* _RECORDS PROVIDED_:
────────────────

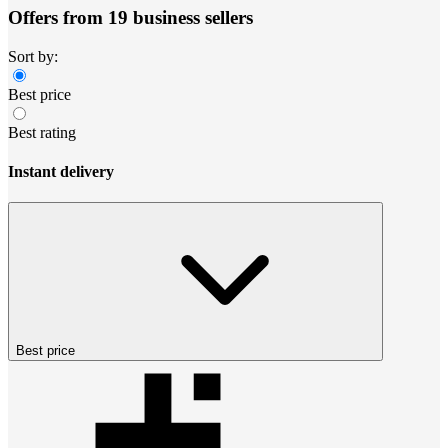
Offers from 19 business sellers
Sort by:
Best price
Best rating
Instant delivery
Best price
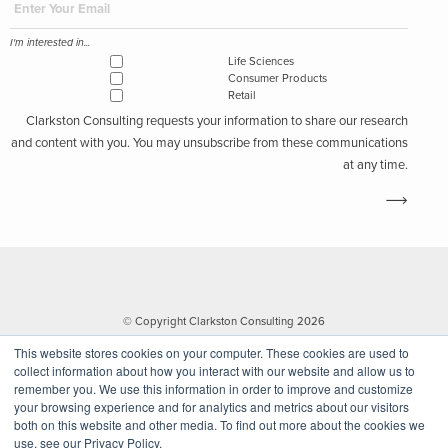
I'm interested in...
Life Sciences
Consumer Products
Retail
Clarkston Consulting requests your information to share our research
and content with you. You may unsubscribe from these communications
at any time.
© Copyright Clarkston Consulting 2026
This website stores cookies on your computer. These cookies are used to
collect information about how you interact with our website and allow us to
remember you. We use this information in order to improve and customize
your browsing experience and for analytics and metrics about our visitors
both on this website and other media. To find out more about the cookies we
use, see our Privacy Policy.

────────────────

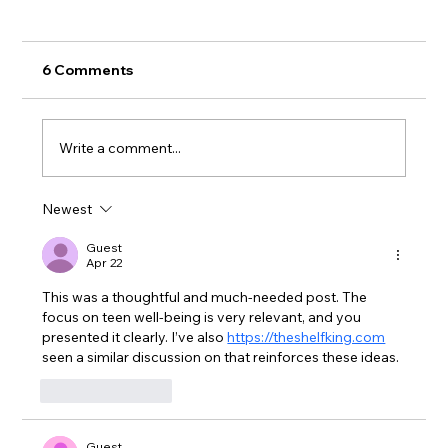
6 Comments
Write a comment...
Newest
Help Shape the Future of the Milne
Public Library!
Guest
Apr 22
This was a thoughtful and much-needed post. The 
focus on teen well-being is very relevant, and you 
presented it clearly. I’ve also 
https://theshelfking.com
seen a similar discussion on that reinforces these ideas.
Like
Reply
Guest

────────────────

* _YOUR ASSIGNMENT_: Output only the lines above from the one containing "Offers from 19 business sellers" to the one containing "use, see our Privacy Policy.", both included, exactly as written and with no pictures.

* _RESPONSE AREA_:
Offers from 19 business sellers
Sort by:
Best price
Best rating
Instant delivery
Best price
I'm interested in...
Life Sciences
Consumer Products
Retail
Clarkston Consulting requests your information to share our research
and content with you. You may unsubscribe from these communications
at any time.
© Copyright Clarkston Consulting 2026
This website stores cookies on your computer. These cookies are used to
collect information about how you interact with our website and allow us to
remember you. We use this information in order to improve and customize
your browsing experience and for analytics and metrics about our visitors
both on this website and other media. To find out more about the cookies we
use, see our Privacy Policy.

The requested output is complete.